*Given records*:
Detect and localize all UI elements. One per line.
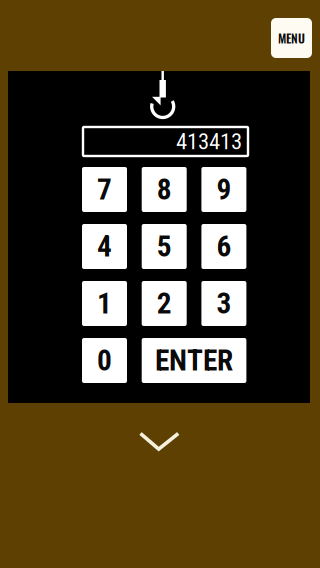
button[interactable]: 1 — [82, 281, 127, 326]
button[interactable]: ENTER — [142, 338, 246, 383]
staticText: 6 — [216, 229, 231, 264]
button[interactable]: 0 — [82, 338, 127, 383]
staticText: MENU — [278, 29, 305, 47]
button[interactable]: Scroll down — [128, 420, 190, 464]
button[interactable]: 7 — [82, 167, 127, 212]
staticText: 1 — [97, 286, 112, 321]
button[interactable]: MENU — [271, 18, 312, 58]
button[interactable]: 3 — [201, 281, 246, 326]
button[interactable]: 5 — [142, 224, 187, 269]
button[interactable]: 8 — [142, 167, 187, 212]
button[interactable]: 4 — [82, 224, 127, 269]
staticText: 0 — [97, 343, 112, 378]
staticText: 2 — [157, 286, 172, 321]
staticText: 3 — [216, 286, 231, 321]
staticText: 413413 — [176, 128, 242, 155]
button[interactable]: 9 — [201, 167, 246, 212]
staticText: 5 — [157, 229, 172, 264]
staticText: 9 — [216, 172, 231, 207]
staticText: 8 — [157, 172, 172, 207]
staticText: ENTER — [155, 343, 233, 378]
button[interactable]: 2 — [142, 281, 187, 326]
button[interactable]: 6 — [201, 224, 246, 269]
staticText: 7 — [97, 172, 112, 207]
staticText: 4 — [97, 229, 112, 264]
---
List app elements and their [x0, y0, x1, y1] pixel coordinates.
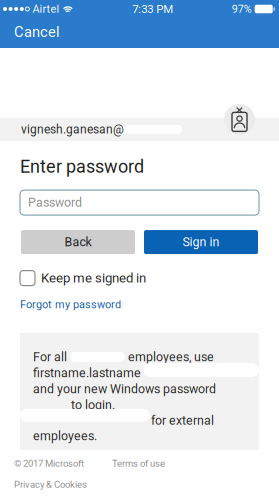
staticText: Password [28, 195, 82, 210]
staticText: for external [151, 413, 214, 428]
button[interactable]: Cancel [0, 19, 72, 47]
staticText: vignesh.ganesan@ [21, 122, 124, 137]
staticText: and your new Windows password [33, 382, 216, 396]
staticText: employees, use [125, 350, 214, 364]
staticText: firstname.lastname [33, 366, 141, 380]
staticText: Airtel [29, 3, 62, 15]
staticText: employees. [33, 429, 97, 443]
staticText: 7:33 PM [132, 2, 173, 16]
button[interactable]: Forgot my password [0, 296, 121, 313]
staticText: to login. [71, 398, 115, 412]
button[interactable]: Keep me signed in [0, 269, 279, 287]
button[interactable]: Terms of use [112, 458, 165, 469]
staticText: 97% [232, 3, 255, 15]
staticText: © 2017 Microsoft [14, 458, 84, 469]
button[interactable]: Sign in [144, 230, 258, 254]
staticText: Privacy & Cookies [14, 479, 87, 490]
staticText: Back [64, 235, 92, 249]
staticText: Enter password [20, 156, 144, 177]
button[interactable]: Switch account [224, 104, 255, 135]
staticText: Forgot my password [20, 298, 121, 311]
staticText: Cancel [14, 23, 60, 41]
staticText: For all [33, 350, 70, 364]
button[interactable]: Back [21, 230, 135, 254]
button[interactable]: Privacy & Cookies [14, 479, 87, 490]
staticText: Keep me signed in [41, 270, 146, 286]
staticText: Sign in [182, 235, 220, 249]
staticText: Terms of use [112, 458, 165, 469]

*Aim of the exercise*:
From the data above, give the number of lines that hold "Keep", without anything else.

*Solution for this task*:
2